▶ _TO DO_
Report only the number of lines below in which the string "эффективность" appears.
*** RAW DATA ***
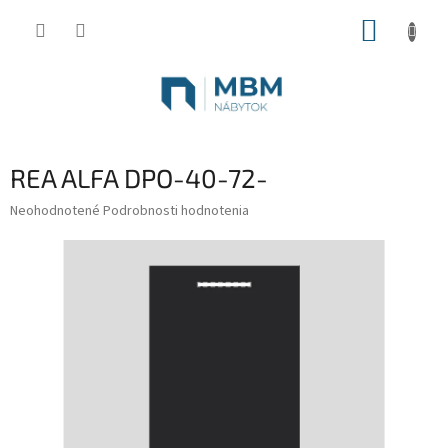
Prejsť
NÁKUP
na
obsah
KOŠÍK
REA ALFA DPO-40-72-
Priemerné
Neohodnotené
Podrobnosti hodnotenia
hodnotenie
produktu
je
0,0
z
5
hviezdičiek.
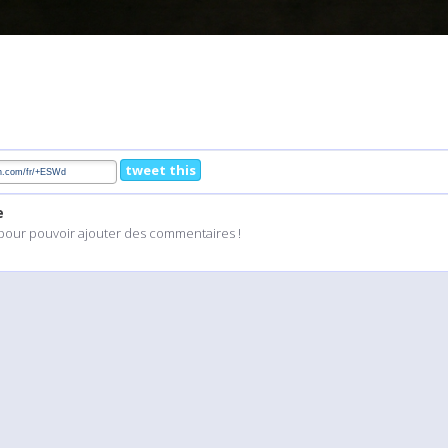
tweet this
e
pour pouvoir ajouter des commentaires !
*** End of RAW DATA ***
*** RAW DATA ***
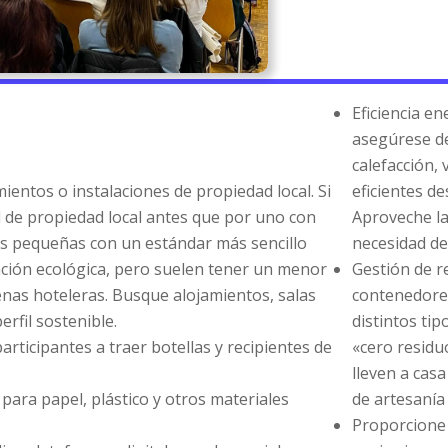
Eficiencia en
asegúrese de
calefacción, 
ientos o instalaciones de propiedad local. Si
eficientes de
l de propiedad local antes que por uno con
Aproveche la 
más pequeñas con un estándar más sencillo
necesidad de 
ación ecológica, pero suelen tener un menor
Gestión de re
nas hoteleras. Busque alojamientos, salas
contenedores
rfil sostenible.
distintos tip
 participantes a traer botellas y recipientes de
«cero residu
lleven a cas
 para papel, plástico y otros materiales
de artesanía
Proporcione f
*** End of RAW DATA ***
*** RAW DATA ***
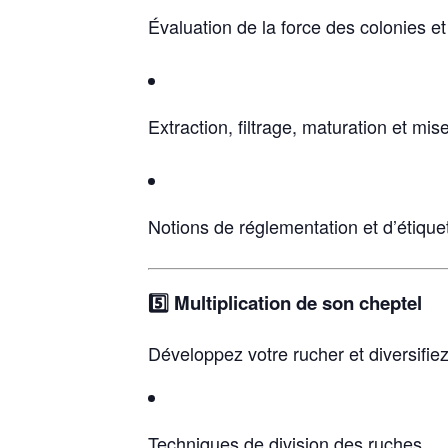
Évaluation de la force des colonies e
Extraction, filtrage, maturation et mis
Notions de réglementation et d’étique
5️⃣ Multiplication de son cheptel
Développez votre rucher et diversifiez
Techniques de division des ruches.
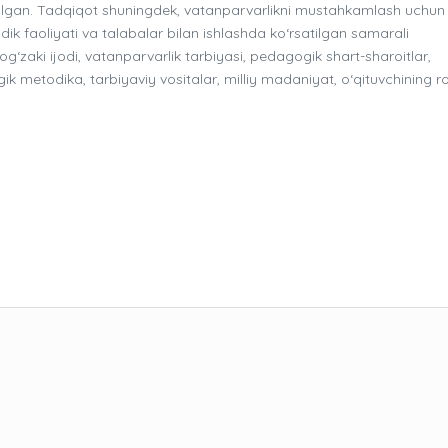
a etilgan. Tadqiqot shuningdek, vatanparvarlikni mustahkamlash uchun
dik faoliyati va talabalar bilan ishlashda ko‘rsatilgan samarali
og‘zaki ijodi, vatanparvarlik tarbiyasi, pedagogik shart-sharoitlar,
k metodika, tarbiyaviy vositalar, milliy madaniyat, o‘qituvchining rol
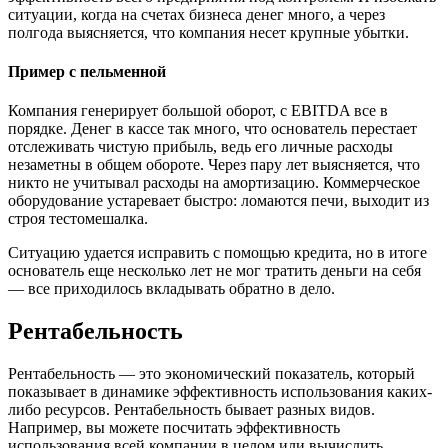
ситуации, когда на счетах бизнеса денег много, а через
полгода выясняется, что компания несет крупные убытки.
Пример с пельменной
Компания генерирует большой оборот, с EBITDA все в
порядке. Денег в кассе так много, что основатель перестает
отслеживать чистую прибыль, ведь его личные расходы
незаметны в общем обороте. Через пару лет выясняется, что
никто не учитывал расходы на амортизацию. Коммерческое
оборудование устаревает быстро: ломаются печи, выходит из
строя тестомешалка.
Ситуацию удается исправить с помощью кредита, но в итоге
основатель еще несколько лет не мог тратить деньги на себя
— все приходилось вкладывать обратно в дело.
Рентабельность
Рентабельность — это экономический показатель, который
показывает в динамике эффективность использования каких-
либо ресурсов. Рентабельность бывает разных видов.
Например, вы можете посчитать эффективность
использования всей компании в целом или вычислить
*** End of RAW DATA ***
▶ _EXERCISE ANSWER_
2